**Task directions**: Where a line holds the word "Размер", copy that line from the data below.

**Supplied records**:

* * *

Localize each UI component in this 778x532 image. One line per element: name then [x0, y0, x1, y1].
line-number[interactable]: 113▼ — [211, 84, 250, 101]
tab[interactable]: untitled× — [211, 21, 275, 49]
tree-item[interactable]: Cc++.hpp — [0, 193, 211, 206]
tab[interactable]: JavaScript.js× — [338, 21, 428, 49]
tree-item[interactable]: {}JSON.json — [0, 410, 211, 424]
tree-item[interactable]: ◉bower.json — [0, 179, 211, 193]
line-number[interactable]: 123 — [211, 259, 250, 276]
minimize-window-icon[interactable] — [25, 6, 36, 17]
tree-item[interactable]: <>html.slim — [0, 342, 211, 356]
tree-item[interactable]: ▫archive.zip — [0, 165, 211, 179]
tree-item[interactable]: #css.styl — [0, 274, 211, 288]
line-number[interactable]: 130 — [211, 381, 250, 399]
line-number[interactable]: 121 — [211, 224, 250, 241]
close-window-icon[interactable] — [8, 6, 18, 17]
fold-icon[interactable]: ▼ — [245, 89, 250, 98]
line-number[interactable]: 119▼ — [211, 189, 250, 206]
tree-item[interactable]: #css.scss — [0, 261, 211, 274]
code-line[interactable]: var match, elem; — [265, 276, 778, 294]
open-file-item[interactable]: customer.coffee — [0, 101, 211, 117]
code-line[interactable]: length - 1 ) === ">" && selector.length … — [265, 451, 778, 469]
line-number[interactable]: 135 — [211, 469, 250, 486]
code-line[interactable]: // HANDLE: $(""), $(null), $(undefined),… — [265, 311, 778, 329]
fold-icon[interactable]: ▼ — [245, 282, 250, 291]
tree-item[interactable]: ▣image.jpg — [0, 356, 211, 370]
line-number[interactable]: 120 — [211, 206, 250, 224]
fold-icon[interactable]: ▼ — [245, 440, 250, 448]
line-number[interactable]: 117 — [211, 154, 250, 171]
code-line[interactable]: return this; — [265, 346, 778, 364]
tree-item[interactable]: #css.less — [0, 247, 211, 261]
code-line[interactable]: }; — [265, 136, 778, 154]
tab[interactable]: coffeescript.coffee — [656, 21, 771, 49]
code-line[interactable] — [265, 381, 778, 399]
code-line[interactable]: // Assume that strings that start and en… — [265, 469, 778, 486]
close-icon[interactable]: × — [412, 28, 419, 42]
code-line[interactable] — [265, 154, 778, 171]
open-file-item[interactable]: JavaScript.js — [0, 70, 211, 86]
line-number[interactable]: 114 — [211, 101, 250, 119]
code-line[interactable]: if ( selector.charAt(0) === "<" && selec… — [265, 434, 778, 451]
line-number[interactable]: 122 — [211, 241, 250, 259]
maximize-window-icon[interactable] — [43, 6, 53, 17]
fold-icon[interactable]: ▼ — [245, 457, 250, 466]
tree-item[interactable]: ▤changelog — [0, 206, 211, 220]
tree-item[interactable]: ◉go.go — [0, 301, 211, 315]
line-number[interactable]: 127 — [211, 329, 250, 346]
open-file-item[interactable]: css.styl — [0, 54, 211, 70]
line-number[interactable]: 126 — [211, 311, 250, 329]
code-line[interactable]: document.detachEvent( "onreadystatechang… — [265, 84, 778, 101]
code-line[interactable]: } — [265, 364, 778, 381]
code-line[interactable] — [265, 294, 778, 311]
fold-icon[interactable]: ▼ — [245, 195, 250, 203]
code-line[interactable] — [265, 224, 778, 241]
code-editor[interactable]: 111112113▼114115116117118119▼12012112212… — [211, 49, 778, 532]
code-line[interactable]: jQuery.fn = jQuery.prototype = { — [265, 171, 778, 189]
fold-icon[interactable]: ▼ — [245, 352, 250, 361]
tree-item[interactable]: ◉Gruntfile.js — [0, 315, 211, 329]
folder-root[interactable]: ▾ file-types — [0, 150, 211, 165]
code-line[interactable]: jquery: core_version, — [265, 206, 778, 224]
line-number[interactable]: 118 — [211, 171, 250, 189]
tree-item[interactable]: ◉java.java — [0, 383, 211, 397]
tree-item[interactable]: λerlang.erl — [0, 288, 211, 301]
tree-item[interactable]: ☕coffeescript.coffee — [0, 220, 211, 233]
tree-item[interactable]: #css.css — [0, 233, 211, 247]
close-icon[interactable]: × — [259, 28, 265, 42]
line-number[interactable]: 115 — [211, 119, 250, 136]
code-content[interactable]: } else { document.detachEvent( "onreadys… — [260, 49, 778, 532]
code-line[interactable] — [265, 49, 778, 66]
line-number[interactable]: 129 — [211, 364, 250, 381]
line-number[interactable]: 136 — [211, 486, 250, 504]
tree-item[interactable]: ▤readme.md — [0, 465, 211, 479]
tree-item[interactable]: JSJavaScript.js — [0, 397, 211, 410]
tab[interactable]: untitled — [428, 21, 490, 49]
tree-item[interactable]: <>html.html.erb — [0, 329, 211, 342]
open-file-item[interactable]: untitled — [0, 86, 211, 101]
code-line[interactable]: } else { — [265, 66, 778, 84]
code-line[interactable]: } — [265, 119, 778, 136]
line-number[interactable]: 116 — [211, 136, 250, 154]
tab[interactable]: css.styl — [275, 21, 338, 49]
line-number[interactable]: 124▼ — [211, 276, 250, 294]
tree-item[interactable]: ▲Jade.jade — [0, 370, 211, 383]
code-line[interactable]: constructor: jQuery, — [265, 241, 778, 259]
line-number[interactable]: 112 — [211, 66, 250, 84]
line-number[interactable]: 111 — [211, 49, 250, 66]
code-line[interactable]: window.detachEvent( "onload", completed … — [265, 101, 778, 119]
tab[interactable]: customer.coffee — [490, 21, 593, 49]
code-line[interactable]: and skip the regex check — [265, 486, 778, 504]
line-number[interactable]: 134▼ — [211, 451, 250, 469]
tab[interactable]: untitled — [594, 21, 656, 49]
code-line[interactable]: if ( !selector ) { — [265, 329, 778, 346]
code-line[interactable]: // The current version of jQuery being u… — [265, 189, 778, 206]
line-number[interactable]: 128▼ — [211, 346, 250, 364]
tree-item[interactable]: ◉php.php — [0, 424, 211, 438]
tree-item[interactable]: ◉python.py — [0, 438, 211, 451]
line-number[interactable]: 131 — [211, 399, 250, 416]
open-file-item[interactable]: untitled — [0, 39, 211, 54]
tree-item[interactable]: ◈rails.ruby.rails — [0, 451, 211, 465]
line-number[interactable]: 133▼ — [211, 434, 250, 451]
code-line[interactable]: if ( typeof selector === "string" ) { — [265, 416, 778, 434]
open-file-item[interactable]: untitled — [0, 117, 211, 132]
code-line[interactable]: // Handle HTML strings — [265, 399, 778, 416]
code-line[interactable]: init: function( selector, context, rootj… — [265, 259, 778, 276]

* * *

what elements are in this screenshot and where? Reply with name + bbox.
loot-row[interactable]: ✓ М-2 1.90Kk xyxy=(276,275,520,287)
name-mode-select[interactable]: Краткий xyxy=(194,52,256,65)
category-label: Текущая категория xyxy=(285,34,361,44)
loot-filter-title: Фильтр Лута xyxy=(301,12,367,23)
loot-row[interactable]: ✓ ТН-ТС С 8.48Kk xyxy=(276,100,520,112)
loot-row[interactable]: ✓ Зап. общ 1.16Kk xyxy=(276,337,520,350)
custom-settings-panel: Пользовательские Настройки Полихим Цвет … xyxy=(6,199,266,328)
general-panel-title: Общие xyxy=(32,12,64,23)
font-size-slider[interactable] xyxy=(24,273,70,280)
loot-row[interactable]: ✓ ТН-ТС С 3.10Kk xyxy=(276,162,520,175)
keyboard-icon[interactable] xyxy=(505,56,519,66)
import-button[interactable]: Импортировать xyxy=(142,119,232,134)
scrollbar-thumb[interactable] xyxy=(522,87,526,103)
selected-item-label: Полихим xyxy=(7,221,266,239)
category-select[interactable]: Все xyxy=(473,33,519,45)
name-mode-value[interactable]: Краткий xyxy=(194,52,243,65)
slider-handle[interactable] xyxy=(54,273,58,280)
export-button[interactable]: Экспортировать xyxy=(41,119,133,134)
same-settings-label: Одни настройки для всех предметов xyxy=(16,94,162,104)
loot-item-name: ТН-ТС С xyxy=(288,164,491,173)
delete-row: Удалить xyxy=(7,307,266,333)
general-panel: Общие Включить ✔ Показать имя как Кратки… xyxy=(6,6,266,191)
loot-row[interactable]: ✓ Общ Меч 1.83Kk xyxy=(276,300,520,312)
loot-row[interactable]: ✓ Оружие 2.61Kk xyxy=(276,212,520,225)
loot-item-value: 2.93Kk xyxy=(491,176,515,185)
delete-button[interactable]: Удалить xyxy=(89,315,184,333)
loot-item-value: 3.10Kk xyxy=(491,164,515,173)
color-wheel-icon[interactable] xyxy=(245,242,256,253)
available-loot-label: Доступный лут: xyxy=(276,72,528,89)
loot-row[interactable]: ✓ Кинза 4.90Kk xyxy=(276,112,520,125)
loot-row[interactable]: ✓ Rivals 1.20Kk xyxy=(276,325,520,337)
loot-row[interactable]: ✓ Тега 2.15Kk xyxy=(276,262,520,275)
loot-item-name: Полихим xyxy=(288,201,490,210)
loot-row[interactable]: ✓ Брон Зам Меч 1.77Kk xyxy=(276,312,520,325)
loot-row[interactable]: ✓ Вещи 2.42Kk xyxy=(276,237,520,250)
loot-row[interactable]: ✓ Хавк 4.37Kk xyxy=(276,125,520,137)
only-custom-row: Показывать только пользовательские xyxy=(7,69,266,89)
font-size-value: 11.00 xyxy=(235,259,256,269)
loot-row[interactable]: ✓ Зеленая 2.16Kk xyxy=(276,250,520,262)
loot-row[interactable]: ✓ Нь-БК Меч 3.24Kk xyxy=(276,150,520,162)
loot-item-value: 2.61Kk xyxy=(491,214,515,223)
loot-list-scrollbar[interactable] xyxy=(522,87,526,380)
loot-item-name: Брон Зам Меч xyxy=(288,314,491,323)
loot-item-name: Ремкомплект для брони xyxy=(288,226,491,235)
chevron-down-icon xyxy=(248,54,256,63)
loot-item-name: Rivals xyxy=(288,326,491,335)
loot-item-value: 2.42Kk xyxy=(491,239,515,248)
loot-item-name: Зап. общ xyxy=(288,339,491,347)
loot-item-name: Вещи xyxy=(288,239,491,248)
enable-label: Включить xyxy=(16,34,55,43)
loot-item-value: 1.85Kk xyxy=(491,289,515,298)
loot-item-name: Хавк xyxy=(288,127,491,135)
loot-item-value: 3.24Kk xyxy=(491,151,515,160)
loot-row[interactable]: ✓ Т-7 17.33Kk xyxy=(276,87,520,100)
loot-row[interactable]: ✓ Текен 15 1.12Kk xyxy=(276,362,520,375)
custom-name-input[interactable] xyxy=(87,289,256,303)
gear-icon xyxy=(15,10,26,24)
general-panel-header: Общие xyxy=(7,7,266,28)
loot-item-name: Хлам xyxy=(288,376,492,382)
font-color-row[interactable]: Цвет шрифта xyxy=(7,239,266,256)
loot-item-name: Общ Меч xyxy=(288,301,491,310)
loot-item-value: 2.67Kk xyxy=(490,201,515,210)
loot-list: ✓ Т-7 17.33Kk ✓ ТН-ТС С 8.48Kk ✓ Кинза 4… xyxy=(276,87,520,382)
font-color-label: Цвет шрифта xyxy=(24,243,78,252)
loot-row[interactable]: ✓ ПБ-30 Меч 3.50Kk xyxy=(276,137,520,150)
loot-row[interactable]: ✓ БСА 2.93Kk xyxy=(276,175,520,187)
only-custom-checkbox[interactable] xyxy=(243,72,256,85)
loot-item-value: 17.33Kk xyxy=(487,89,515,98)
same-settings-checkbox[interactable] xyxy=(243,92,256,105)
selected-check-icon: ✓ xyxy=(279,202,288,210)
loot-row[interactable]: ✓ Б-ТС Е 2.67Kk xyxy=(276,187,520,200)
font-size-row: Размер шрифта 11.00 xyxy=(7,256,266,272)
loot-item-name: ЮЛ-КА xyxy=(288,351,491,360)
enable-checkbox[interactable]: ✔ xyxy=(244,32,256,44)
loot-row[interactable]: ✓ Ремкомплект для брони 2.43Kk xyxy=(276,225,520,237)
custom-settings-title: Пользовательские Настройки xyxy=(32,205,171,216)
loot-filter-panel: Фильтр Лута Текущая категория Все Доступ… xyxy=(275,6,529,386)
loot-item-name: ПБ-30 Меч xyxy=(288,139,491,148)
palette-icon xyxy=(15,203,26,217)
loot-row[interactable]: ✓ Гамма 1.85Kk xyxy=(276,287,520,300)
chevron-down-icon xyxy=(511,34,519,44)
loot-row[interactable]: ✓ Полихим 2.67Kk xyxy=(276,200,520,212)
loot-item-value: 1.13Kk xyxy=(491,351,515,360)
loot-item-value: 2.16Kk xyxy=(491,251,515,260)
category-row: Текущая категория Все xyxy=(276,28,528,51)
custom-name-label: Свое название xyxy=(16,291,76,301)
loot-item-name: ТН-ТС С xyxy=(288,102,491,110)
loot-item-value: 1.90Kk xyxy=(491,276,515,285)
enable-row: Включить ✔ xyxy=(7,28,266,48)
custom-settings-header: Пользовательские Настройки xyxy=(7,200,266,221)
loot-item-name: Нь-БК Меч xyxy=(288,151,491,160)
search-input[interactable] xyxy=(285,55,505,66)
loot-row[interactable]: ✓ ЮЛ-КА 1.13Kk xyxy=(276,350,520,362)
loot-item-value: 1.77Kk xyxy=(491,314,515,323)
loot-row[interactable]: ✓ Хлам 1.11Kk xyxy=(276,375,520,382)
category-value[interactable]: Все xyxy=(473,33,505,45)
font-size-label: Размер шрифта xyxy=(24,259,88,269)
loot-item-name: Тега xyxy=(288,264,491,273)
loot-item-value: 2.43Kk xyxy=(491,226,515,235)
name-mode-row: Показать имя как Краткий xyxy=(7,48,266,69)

* * *

**Written solution**:
font-size-row: Размер шрифта 11.00 xyxy=(7,256,266,272)
font-size-label: Размер шрифта xyxy=(24,259,88,269)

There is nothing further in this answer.